Did you own 2 jobs at like time last year?
Most of the time if you hold 2 jobs, you will not enjoy enough withheld because the excise tables are not set up for multiple job, they are based on lone one income.
The way to avoid this is to claim single 0 and that have the most tax taken out. You are also probably surrounded by a higher bracket this year.
If you look at it this approach, when you get a due refund, it is money you tolerate the government use for free. This is your money, and you are better bad having to take-home pay a couple hundred at the end of the year, instead of getting it put a bet on. Put two hundred dollars aside in an interest attitude account.
Turbo excise is not wrong. Those numbers are correct.
When you have 2 job, the witholding from each is base upon the assumption that you only hold that one job. If you want a settlement you have to adjust the witholding.
When you hold two jobs this can transpire, since each one take out as if that was your merely job but in actuality you have other income too. Each take out giving an allowance for the std deduction and exemption - but you merely get one of respectively, not two, one for each undertaking.
Unfortunately, this may be accurate. Remember when you have to wallet a schedule "A" (itemized deductions) you can also discount medical insurance premiums, medical costs out-of-pocket, donations, job costs i.e. tools you purchased for work, and vehicle expense if you used your vehicle for work (driving to work doesn't apply). This will also abet your for 2008 on what you can deduct.

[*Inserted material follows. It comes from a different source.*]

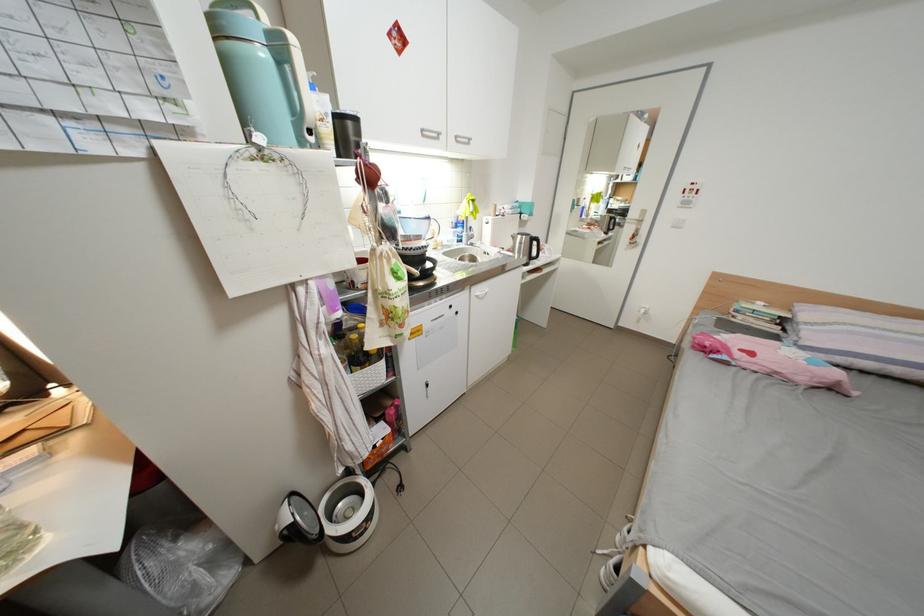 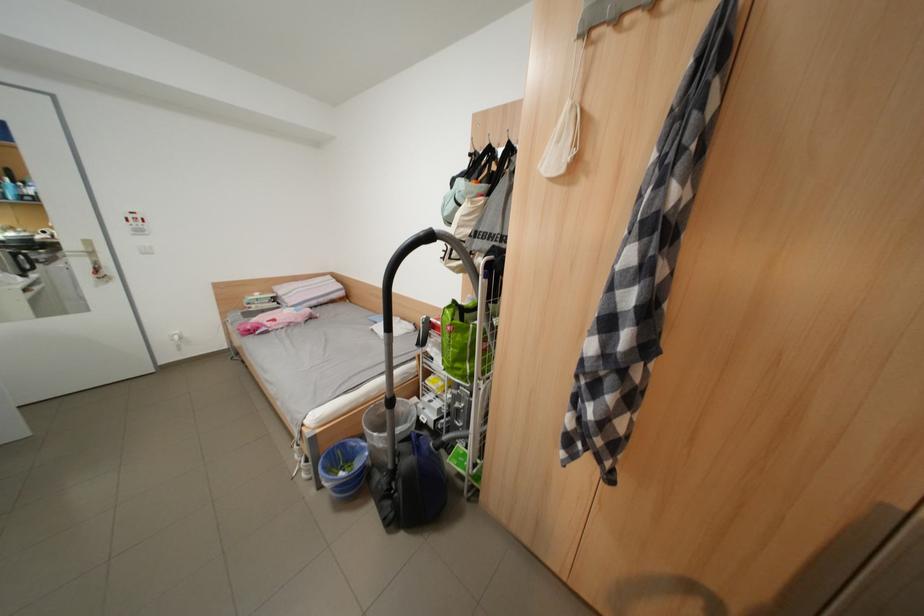 Find the pixel in the second image that matches point (700, 188) in the first image.

(142, 217)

If you want to double check your software jump to irs.gov and click on free e-file. That will take you to a roll of free software if your income is $55,000 and under. There is a free H&R block software that will hike you through step-by-step and it will allow you to e-file for free.
I think Turbo excise charges you $17.95 to efile.
Also, you may want to change your W-4 next to your employer. If you are claiming Single and 1 then exchange it to Single and 0. This will withhold more from your wages. Right now it looks close to they withheld about 10% from your wages and because you made so much you are contained by a higher due bracket, more like 12%. This is why you owe.